Falcon Heavy wyniesie też na orbitę tajemniczy, nowy i większy pojazd Pentagonu. Firma Elona Muska wygrała przetarg na tajną misję armii USA. Kontrakt wart jest aż 316 milionów dolarów. Z ujawnionych informacji wynika, że SpaceX na potrzeby tej misji będzie musiało zmodyfikować osłonę ładunku, a w zasadzie ją wydłużyć. Ale to nie wszystko.

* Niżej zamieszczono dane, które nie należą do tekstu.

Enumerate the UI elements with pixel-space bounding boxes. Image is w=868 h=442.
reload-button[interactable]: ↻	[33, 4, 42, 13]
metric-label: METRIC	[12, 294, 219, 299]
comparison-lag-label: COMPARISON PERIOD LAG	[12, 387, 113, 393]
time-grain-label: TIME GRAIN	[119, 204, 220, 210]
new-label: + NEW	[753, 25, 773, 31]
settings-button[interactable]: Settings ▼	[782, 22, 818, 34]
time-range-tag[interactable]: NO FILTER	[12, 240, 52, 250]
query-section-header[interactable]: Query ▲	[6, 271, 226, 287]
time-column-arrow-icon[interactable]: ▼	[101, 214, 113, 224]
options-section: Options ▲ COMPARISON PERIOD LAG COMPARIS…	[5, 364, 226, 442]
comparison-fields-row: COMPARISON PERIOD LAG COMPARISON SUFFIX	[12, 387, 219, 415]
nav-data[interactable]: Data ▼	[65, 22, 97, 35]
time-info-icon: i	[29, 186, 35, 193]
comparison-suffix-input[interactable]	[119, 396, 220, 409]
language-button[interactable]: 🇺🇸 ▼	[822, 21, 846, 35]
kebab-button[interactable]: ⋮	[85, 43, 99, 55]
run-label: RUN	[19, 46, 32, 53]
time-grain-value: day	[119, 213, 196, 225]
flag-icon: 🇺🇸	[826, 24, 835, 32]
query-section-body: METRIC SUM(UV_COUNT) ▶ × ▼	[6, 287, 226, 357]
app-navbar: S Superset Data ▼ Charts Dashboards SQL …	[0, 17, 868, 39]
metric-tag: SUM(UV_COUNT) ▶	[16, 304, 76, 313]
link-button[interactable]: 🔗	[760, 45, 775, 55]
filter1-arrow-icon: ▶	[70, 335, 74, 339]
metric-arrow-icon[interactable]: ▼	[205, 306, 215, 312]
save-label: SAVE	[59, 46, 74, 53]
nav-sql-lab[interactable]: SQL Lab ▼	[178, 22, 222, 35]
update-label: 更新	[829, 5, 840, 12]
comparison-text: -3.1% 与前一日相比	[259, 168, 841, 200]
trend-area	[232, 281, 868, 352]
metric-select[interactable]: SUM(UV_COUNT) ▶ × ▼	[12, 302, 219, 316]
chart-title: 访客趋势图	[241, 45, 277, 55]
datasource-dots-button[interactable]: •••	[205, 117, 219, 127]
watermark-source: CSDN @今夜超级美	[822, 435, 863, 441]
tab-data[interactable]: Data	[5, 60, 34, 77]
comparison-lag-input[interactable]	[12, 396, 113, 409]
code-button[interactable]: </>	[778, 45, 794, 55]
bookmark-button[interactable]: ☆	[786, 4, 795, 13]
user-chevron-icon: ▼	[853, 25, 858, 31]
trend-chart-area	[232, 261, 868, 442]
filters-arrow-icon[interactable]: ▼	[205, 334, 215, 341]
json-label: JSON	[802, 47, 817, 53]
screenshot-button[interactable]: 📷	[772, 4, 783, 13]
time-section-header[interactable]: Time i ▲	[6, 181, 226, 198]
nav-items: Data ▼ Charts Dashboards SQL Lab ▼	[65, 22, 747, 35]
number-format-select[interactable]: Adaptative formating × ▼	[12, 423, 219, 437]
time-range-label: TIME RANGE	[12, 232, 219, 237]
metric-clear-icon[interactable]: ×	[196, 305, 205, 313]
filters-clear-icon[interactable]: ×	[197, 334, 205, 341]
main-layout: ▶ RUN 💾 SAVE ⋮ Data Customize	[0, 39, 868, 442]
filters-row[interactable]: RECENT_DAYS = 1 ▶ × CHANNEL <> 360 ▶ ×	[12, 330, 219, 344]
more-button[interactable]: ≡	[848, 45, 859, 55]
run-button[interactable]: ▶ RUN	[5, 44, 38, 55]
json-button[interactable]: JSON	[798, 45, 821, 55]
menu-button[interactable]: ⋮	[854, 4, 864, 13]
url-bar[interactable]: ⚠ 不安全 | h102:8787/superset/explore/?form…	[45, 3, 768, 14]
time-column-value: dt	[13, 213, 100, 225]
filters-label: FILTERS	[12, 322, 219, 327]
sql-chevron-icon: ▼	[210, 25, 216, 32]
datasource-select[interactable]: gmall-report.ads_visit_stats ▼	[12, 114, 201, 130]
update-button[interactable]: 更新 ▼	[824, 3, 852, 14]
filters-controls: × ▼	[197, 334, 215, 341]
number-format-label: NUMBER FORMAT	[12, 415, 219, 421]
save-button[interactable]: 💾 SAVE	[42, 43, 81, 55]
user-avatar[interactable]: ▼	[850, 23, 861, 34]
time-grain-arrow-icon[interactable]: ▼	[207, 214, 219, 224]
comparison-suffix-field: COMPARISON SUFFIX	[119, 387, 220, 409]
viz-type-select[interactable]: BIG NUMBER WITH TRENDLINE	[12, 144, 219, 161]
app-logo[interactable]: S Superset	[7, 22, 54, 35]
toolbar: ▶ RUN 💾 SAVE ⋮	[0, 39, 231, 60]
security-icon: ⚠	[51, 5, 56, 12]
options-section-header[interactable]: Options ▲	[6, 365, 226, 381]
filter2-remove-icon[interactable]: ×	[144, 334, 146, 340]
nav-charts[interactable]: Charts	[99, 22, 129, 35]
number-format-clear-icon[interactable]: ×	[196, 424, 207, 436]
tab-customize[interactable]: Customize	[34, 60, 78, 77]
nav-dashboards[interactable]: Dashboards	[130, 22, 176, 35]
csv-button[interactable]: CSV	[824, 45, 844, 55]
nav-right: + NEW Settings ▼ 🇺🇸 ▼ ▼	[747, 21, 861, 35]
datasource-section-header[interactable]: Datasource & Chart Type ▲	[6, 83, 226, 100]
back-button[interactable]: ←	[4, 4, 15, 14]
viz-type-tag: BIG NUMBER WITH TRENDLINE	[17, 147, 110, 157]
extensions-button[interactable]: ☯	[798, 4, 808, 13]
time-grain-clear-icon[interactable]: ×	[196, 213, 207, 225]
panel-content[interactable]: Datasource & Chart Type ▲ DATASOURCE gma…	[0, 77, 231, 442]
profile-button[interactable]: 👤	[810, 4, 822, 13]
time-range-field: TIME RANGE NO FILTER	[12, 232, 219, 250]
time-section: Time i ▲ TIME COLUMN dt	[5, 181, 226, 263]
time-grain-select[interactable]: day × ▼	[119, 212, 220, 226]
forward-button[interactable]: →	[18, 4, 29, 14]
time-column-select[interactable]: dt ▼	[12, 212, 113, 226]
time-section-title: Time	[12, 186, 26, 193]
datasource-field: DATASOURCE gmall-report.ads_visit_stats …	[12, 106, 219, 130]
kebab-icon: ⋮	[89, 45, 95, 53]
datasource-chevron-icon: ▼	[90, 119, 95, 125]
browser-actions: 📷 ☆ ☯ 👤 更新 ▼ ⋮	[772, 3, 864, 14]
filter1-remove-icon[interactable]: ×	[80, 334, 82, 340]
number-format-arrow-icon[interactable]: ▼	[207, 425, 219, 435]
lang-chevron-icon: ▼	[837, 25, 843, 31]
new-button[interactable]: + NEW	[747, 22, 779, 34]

W grę wchodzi również pionowa integracja ładunku, co oznacza, że firma będzie musiała nieco zmodyfikować słynną platformę LC-39A, skąd niedawno odbył się eksperymentalny, załogowy lot kapsułą Dragon-2 do kosmicznego domu.

Eksperci spekulują, że możemy mieć do czynienia z nowym pojazdem badawczym. Być może będzie to następca mini-wahadłowca X-37B, który lata na orbitę od wielu lat i spędza tam coraz więcej czasu. Niedawno NASA zapowiedziała, że ma zamiar prowadzić eksperymenty na orbicie związane z przygotowaniem załogowego lotu na Księżyc. Nowy pojazd miały umożliwić realizację eksperymentów zakrojonych na dużo większą skalę. Być może będzie to pojazd wyposażony w napęd jądrowy, ponieważ nad taką technologią prowadzone są prace w agencji i armii.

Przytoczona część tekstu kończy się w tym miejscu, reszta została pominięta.